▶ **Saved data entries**
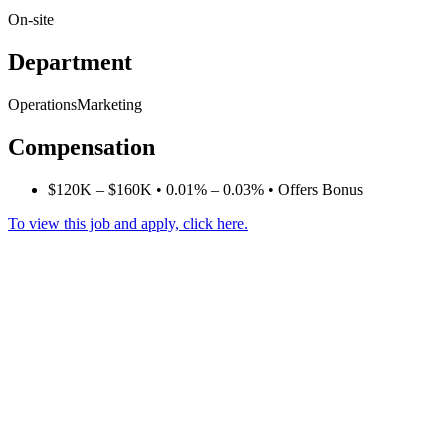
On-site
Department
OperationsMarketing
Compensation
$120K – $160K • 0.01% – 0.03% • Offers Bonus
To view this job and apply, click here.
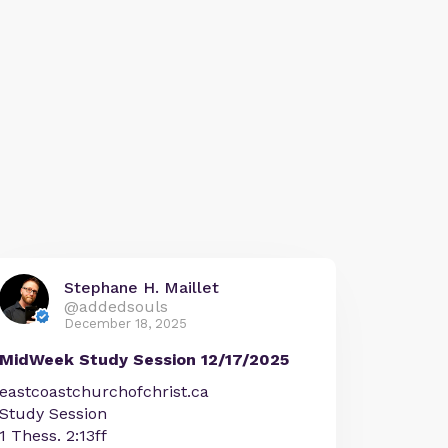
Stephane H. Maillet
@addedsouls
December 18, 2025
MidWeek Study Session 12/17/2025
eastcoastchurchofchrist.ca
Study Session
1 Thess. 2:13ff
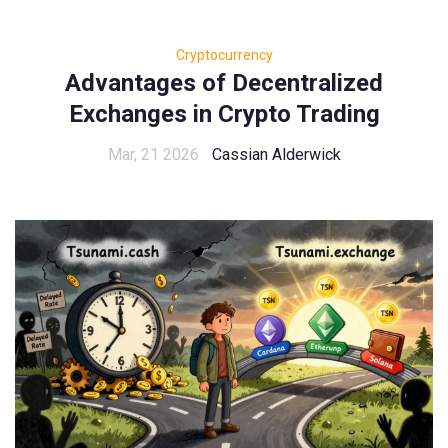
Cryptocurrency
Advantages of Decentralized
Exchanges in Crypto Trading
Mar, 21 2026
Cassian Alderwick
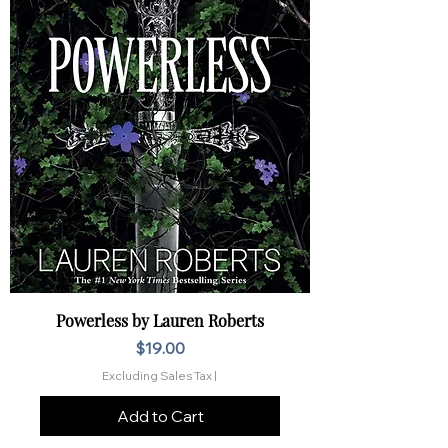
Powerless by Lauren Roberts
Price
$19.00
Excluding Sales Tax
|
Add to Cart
---
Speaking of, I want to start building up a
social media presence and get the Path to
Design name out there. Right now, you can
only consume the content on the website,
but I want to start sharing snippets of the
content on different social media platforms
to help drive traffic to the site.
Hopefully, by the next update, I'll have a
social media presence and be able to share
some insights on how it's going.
--
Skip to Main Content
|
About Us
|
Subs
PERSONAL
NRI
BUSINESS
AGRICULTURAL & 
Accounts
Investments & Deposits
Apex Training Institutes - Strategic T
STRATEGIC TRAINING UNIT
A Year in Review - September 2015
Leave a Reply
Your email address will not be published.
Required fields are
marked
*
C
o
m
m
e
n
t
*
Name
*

▶ **About this exercise**
Beginning with the line above that has "1 Thess. 2:13ff" and going on through the line that has "Add to Cart", retype every line exactly and add nothing else; drop the pictures.

▶ **Result for this task**
1 Thess. 2:13ff
Cryptocurrency
Advantages of Decentralized
Exchanges in Crypto Trading
Mar, 21 2026
Cassian Alderwick
Powerless by Lauren Roberts
Price
$19.00
Excluding Sales Tax
|
Add to Cart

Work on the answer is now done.